=== Task requirements ===
Return all of the data exactly as written, without the pictures.

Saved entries
★ ★ ★ ★ ★

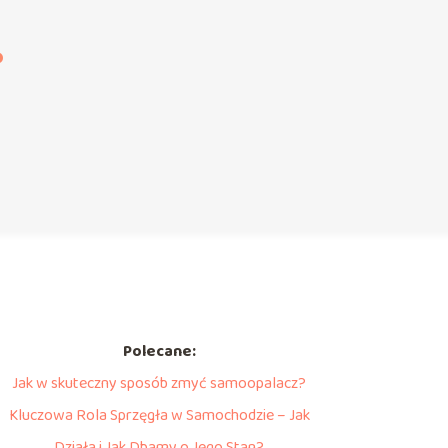
?
Polecane:
Jak w skuteczny sposób zmyć samoopalacz?
Kluczowa Rola Sprzęgła w Samochodzie – Jak
Działa i Jak Dbamy o Jego Stan?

★ ★ ★ ★ ★

=== Reply to the task ===
?
Polecane:
Jak w skuteczny sposób zmyć samoopalacz?
Kluczowa Rola Sprzęgła w Samochodzie – Jak
Działa i Jak Dbamy o Jego Stan?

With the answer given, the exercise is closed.